(DATA SHOWN begins)
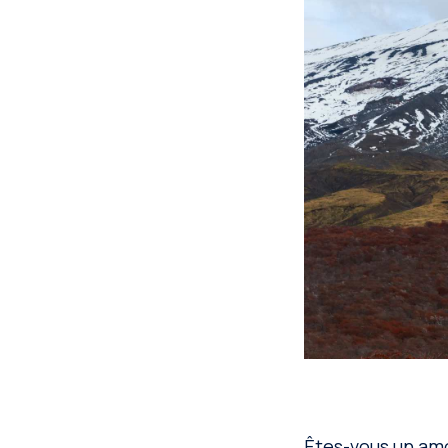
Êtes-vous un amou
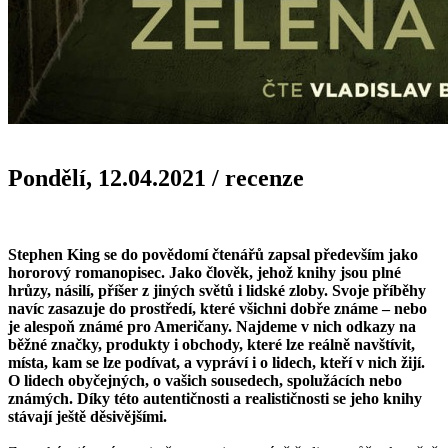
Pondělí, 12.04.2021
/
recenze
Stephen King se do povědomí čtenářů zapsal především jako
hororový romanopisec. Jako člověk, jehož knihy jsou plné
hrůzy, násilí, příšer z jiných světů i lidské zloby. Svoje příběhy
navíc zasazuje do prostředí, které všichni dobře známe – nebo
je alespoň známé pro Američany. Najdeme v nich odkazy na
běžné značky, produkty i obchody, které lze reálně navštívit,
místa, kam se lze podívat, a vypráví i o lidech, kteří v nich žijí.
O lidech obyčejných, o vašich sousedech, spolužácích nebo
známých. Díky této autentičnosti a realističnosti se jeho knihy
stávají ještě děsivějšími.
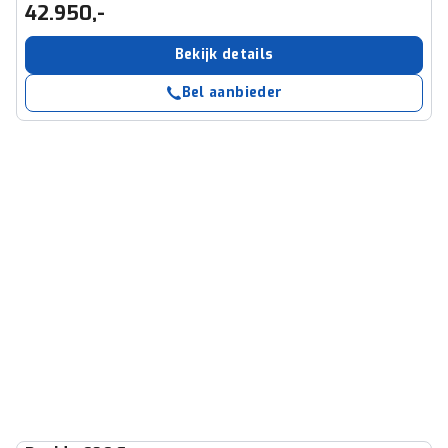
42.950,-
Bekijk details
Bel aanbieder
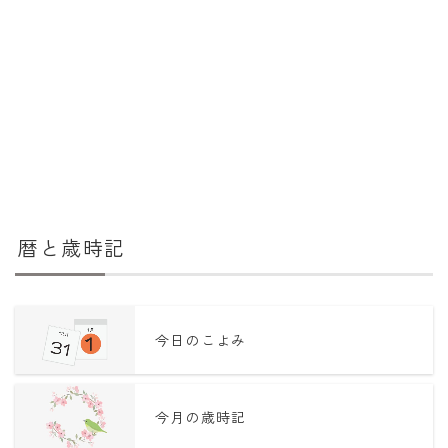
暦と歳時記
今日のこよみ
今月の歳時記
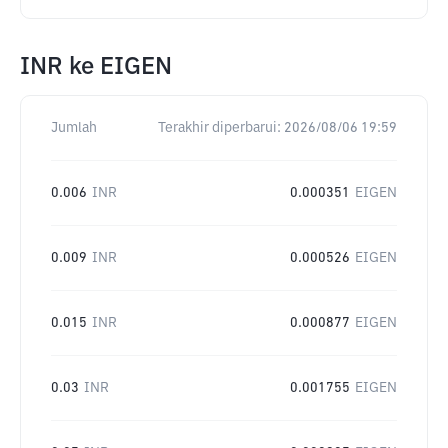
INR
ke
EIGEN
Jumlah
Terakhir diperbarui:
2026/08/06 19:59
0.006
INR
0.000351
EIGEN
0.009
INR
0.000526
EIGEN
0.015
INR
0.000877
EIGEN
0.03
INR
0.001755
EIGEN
(DATA SHOWN ends)
- **DIRECTIONS FOR THIS TASK**
Nothing but the lines holding the word "knihy" should be returned from the listing above.

- **OUTPUT OF THE EXERCISE**
hororový romanopisec. Jako člověk, jehož knihy jsou plné
známých. Díky této autentičnosti a realističnosti se jeho knihy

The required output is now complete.